Saturday, July 24, 2010

Books that made a difference to Isla Fisher

Last summer Isla Fisher (Confessions of a Shopaholic) named a list of books that made a difference in her life for O, The Oprah Magazine.

One novel on the list:
by George Orwell

I read this book when I was 16; it was one of the most terrifying books I'd ever read, and it's stayed in my mind ever since. Orwell presents an imaginary future where a totalitarian state controls everything. The story is told by Winston, a man living in London under a dictator called Big Brother. Winston is a loyal party member who begins breaking the law: He falls in love, smokes, commits "thoughtcrime" by writing in his diary. It's frightening—the control that Big Brother has over everyone, the social dangers of political authority. It makes me think of surveillance cameras, particularly in London. We don't live in a totalitarian state, obviously, but it's scary to realize how easily a government can tip toward that.
Read about another book on Fisher's list.

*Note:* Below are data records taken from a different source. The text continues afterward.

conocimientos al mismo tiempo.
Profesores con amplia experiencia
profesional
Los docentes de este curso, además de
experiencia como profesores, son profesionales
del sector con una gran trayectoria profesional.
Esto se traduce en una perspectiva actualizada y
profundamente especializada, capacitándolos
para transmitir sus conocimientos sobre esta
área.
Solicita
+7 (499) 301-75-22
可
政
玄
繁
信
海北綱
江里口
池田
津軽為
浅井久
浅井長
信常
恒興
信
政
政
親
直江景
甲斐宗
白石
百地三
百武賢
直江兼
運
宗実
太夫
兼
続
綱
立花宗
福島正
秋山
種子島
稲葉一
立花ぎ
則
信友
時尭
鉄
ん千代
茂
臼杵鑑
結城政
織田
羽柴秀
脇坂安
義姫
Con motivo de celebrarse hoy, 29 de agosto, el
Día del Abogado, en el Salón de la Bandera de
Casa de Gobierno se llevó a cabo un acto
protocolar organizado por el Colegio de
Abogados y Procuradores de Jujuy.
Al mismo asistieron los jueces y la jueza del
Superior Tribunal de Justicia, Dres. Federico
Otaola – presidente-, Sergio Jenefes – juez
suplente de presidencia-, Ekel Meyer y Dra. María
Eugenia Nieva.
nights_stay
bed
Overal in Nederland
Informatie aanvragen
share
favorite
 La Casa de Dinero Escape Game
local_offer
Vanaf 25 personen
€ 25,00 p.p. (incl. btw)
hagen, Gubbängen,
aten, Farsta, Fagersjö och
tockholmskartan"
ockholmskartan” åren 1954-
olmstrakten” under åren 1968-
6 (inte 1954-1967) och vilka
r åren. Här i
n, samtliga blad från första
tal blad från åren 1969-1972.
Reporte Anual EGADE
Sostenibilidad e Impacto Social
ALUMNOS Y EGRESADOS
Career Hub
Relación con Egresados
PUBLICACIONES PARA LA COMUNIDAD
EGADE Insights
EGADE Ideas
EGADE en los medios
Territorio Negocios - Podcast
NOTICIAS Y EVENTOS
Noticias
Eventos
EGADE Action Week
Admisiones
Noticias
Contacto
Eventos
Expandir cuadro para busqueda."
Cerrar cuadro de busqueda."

Nineteen Eighty-four is #7 on a list of the 100 best last lines from novels. The book made Daniel Johnson's five best list of books about Cold War culture, Robert Collins' top ten list of dystopian novels, Gemma Malley's top 10 list of dystopian novels for teenagers, is one of Norman Tebbit's six best books and one of the top ten works of literature according to Stephen King. It appears on John Mullan's lists of ten of the best rats in literature and ten of the best horrid children in fiction.